YOUR OBJECTIVE:
Will you write out, word for word, every line from the one with "我们现在使用的公历是纯粹的阳历，它只以地球绕太阳运动的" to the final line of the data below, with the pictures left out?

DATA RECORDS:
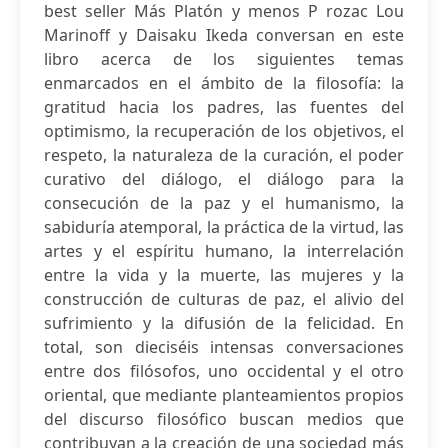
best seller Más Platón y menos P rozac Lou
Marinoff y Daisaku Ikeda conversan en este
libro acerca de los siguientes temas
enmarcados en el ámbito de la filosofía: la
gratitud hacia los padres, las fuentes del
optimismo, la recuperación de los objetivos, el
respeto, la naturaleza de la curación, el poder
curativo del diálogo, el diálogo para la
consecución de la paz y el humanismo, la
sabiduría atemporal, la práctica de la virtud, las
artes y el espíritu humano, la interrelación
entre la vida y la muerte, las mujeres y la
construcción de culturas de paz, el alivio del
sufrimiento y la difusión de la felicidad. En
total, son dieciséis intensas conversaciones
entre dos filósofos, uno occidental y el otro
oriental, que mediante planteamientos propios
del discurso filosófico buscan medios que
contribuyan a la creación de una sociedad más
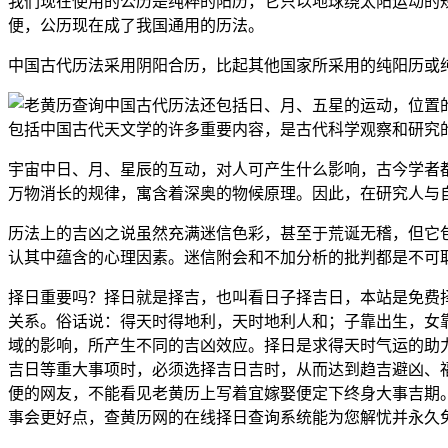
我们现在使用的公历是纯粹的阳历，它只以地球绕太阳运动的
便，公历现在成了我国通用的历法。
中国古代历法采用阴阳合历，比起其他国家所采用的纯阳历或
中国古代历法还包括日、月、五星的运动，位置
包括中国古代天文学的许多重要内容，是古代科学观察和研究
宇宙中日、月、星辰的互动，对人可产生什么影响，古今学者
万物消长的规律，寓含着深奥的物候原理。因此，在研究人与
历法上的吉凶之说虽然充满迷信色彩，甚至于荒诞无稽，但它
认其中蕴含的心理因素。迷信附会和不加分析的批判都是不可
择日重要吗？择日就是择吉，也叫看日子择吉日，本站是免费
关系。俗话说：得天时得地利，天时地利人和；子靠出生，女
域的影响，所产生不同的吉凶效应。择日是求得天时气运的助
吉日等重大事项时，必须选择吉日吉时，从而达到趋吉避凶、
便的网友，不能看见老黄历上写着宜嫁娶便定下终身大事吉期
事会更好点，查黄历网的在线择日查询系统能为您解忧并永久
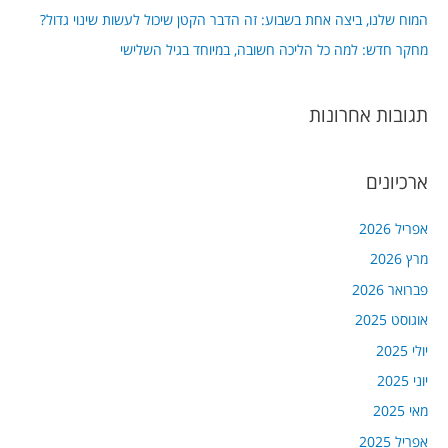
המוח שלנו, ביצה אחת בשבוע: זה הדבר הקטן שיכול לעשות שינוי גדול?
r
מחקר חדש: למה כל הליכה חשובה, במיוחד בגיל השלישי
:
תגובות אחרונות
ארכיונים
אפריל 2026
מרץ 2026
פברואר 2026
אוגוסט 2025
יולי 2025
יוני 2025
מאי 2025
אפריל 2025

RESULT:
我们现在使用的公历是纯粹的阳历，它只以地球绕太阳运动的
便，公历现在成了我国通用的历法。
中国古代历法采用阴阳合历，比起其他国家所采用的纯阳历或
中国古代历法还包括日、月、五星的运动，位置
包括中国古代天文学的许多重要内容，是古代科学观察和研究
宇宙中日、月、星辰的互动，对人可产生什么影响，古今学者
万物消长的规律，寓含着深奥的物候原理。因此，在研究人与
历法上的吉凶之说虽然充满迷信色彩，甚至于荒诞无稽，但它
认其中蕴含的心理因素。迷信附会和不加分析的批判都是不可
择日重要吗？择日就是择吉，也叫看日子择吉日，本站是免费
关系。俗话说：得天时得地利，天时地利人和；子靠出生，女
域的影响，所产生不同的吉凶效应。择日是求得天时气运的助
吉日等重大事项时，必须选择吉日吉时，从而达到趋吉避凶、
便的网友，不能看见老黄历上写着宜嫁娶便定下终身大事吉期
事会更好点，查黄历网的在线择日查询系统能为您解忧并永久
המוח שלנו, ביצה אחת בשבוע: זה הדבר הקטן שיכול לעשות שינוי גדול?
r
מחקר חדש: למה כל הליכה חשובה, במיוחד בגיל השלישי
:
תגובות אחרונות
ארכיונים
אפריל 2026
מרץ 2026
פברואר 2026
אוגוסט 2025
יולי 2025
יוני 2025
מאי 2025
אפריל 2025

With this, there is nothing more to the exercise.